12.2 Directional Slope
Before we write down a definition of directional slope, let's get some intuition by looking at a contour map. To visualize a directional slope, we'll need both a point and a vector.
We've drawn in two vectors \( v \) and \( w \) at the point \( p \). Let's think about what the slope looks like as we leave \( p \) in traveling in either of these directions.
The direction given by \( v \).
Imagine standing at the point \( p \), ready to embark on a hike in the direction given by the vector \( v \). Our height is two, and our height will increase as we begin to hike. Traveling in this direction, we'll be walking uphill. We should expect the directional slope to be positive.
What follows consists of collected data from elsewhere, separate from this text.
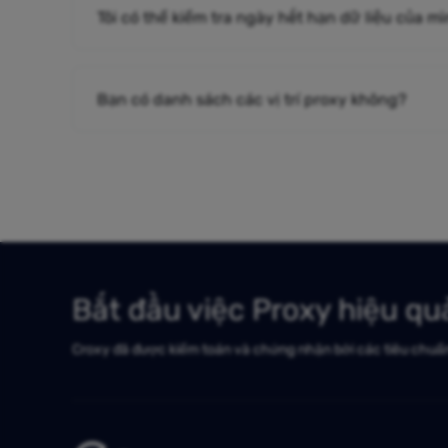
Tôi có thể kiểm tra ngày hết hạn dữ liệu của m
Bạn có danh sách các vị trí proxy không?
Bắt đầu việc Proxy hiệu q
Croxy đã được kiểm toán và chứng nhận bởi các tiêu chuẩ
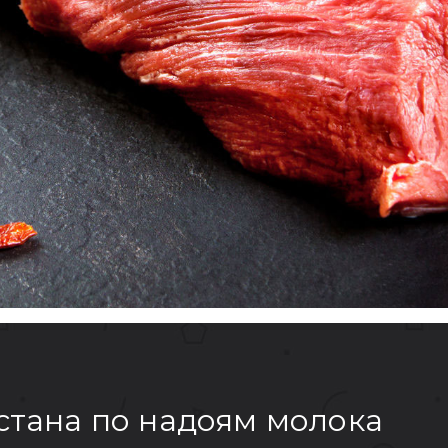
хстана по надоям молока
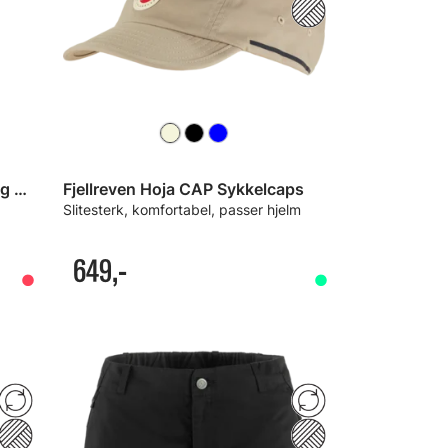
Fjellreven Hoja Seatbag Drybag Seteveske
Fjellreven Hoja CAP Sykkelcaps
Slitesterk, komfortabel, passer hjelm
649,-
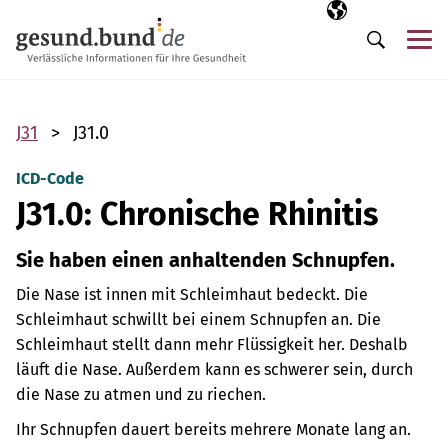
Navigation überspringen
Ausgewählte Sp
DE
Me
Suche
J31
J31.0
ICD-Code
J31.0: Chronische Rhinitis
Sie haben einen anhaltenden Schnupfen.
Die Nase ist innen mit Schleimhaut bedeckt. Die
Schleimhaut schwillt bei einem Schnupfen an. Die
Schleimhaut stellt dann mehr Flüssigkeit her. Deshalb
läuft die Nase. Außerdem kann es schwerer sein, durch
die Nase zu atmen und zu riechen.
Ihr Schnupfen dauert bereits mehrere Monate lang an.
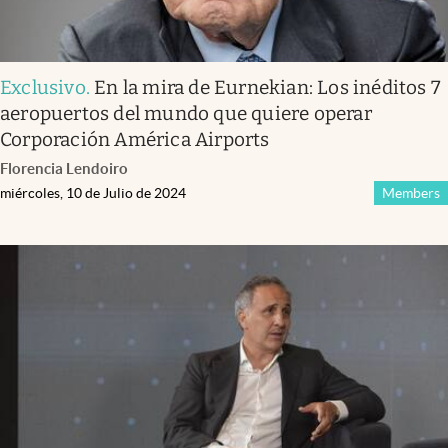
Exclusivo
.
En la mira de Eurnekian: Los inéditos 7
aeropuertos del mundo que quiere operar
Corporación América Airports
Florencia Lendoiro
miércoles, 10 de Julio de 2024
Members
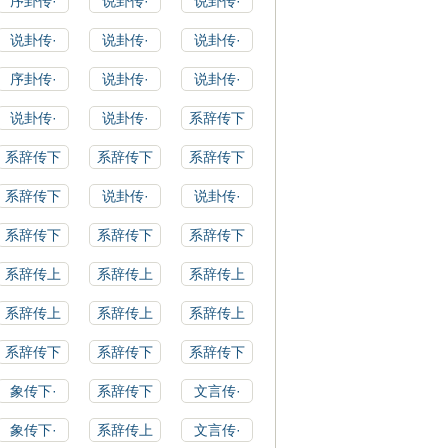
序卦传·
说卦传·
说卦传·
说卦传·
说卦传·
说卦传·
序卦传·
说卦传·
说卦传·
说卦传·
说卦传·
系辞传下
系辞传下
系辞传下
系辞传下
系辞传下
说卦传·
说卦传·
系辞传下
系辞传下
系辞传下
系辞传上
系辞传上
系辞传上
系辞传上
系辞传上
系辞传上
系辞传下
系辞传下
系辞传下
象传下·
系辞传下
文言传·
象传下·
系辞传上
文言传·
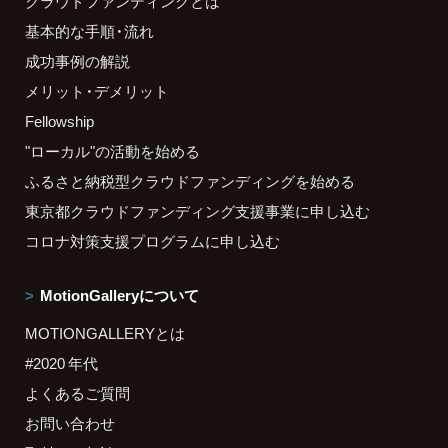
クラウドファンディングとは
基本的な手順・流れ
成功事例の解説
メリット・デメリット
Fellowship
"ローカル"の活動を始める
ふるさと納税型クラウドファンディングを始める
東京都クラウドファンディング支援事業に申し込む
コロナ対策支援プログラムに申し込む
MotionGalleryについて
MOTIONGALLERYとは
#2020 年代
よくあるご質問
お問い合わせ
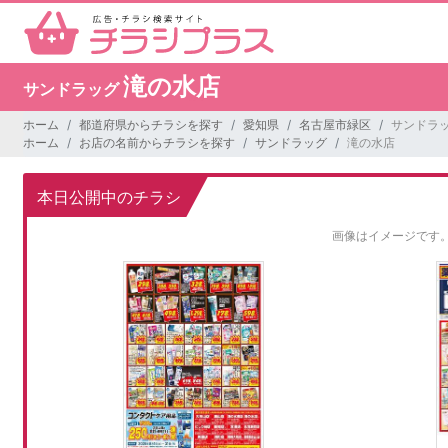
滝の水店
サンドラッグ
ホーム
都道府県からチラシを探す
愛知県
名古屋市緑区
サンドラッ
ホーム
お店の名前からチラシを探す
サンドラッグ
滝の水店
本日公開中のチラシ
画像はイメージです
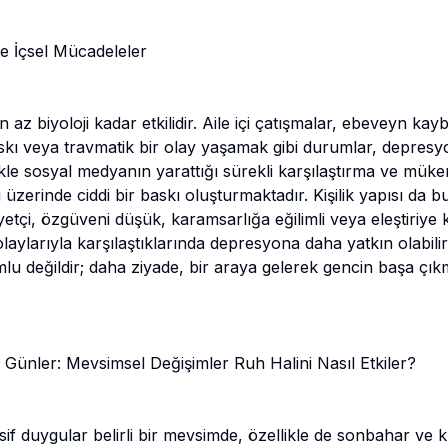
e İçsel Mücadeleler
n az biyoloji kadar etkilidir. Aile içi çatışmalar, ebeveyn k
skı veya travmatik bir olay yaşamak gibi durumlar, depresyo
ellikle sosyal medyanın yarattığı sürekli karşılaştırma ve müke
ı üzerinde ciddi bir baskı oluşturmaktadır. Kişilik yapısı da 
tçi, özgüveni düşük, karamsarlığa eğilimli veya eleştiriye k
laylarıyla karşılaştıklarında depresyona daha yatkın olabilir
mlu değildir; daha ziyade, bir araya gelerek gencin başa çık
 Günler: Mevsimsel Değişimler Ruh Halini Nasıl Etkiler?
sif duygular belirli bir mevsimde, özellikle de sonbahar ve k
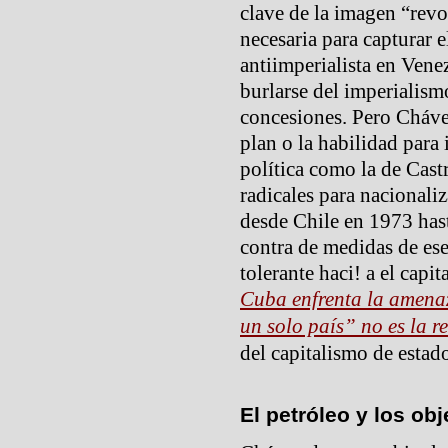
clave de la imagen “revo
necesaria para capturar 
antiimperialista en Ven
burlarse del imperialis
concesiones. Pero Cháve
plan o la habilidad par
política como la de Cast
radicales para nacionaliz
desde Chile en 1973 has
contra de medidas de es
tolerante haci! a el cap
Cuba enfrenta la amena
un solo país” no es la r
del capitalismo de estad
El petróleo y los ob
The direction given by \( w \).
Now let's imagine that we instead leave \( p \) going in the direction given by the vector \( w \). Although we'll reach larger \( z \)-values if we hike long enough, our hike begins by heading downhill. Directional slopes will only care about what happens near \( p \), so we should expect this directional slope to be negative.
Definition.
Suppose \( z \depends (x, y) \) is a function and \( v : \Vector_{(x, y)} \) is a non-zero vector, \( v \neq 0 \). The slope in the direction given by \( v \) is the number
\[
\begin{align}
\operatorname{\overset{\mathit{v}}{\directional}} z &: \Number
\\
\operatorname{\overset{\mathit{v}}{\directional}} z &= \frac{\bigl\langle{\bar{\diff} z}\mathbin{\big|}{v}\bigr\rangle}{\magnitude v}.
\end{align}
\]
If \( v \) happens to be a unit vector, then the formula for the directional slope becomes that much simpler:
\[
\begin{align}
\operatorname{\overset{\mathit{v}}{\directional}} z &= \bigl\langle{\bar{\diff} z}\mathbin{\big|}{v}\bigr\rangle.
\end{align}
\]
We just measure \( v \) with the differential.
Example.
Let's look at some directional slopes for the parabolic saddle,
\[
\begin{align}
z &\depends (x, y)
\\
z &= x^2 - y^2,
\end{align}
\]
at the point \( p = (1, 1) \). We can calculate the differential as
\[
\begin{align}
\bar{\diff} z &= 2 x \mult \bar{\standard}_{x} - 2 y \mult \bar{\standard}_{y}
\end{align}
\]
and by localizing at our point, we find the ruler
\[
\begin{align}
\bar{\diff} z &= 2 \mult \bar{\standard}_{x} - 2 \mult \bar{\standard}_{y}.
\end{align}
\]
Let's find the directional slopes for the vectors \( v = \vec{\standard}_{x} - \vec{\standard}_{y} \) and \( w = \vec{\standard}_{x} + \vec{\standard}_{y} \). These are not unit vectors, so we'll work from the definition.
\[
\begin{align}
\operatorname{\overset{\mathit{v}}{\directional}} z &= \frac{\bigl\langle{\bar{\diff} z}\mathbin{\big|}{v}\bigr\rangle}{\magnitude v} = \frac{\bigl\langle{2 \mult \bar{\standard}_{x} - 2 \mult \bar{\standard}_{y}}\mathbin{\big|}{\vec{\standard}_{x} - \vec{\standard}_{y}}\bigr\rangle}{\sqrt[2]{2}} = \frac{4}{\sqrt[2]{2}}
\\
\operatorname{\overset{\mathit{w}}{\directional}} z &= \frac{\bigl\langle{\bar{\diff} z}\mathbin{\big|}{w}\bigr\rangle}{\magnitude w} = \frac{\bigl\langle{2 \mult \bar{\standard}_{x} - 2 \mult \bar{\standard}_{y}}\mathbin{\big|}{\vec{\standard}_{x} + \vec{\standard}_{y}}\bigr\rangle}{\sqrt[2]{2}} = 0
\end{align}
\]
If we leave our point \( p \) traveling in the direction given by \( v \), we'll be heading uphill at a slope of \( 4 / \sqrt[2]{2} \). If we instead travel in the direction of \( w \), we'll find a slope of zero.
By looking at directional slopes for the standard directions, \( \vec{\standard}_{x} \) and \( \vec{\standard}_{y} \), we'll recover the \( x \)-slope and the \( y \)-slope.
\[
\begin{align}
\operatorname{\overset{\mathit{\vec{\standard}_{x}}}{\directional}} z &= \operatorname{\overset{\mathit{x}}{\slope}} z
&
&\andSpaced
&
\operatorname{\overset{\mathit{\vec{\standard}_{y}}}{\directional}} z &= \operatorname{\overset{\mathit{y}}{\slope}} z
\end{align}
\]
So directional slopes generalize the slopes we defined as partials!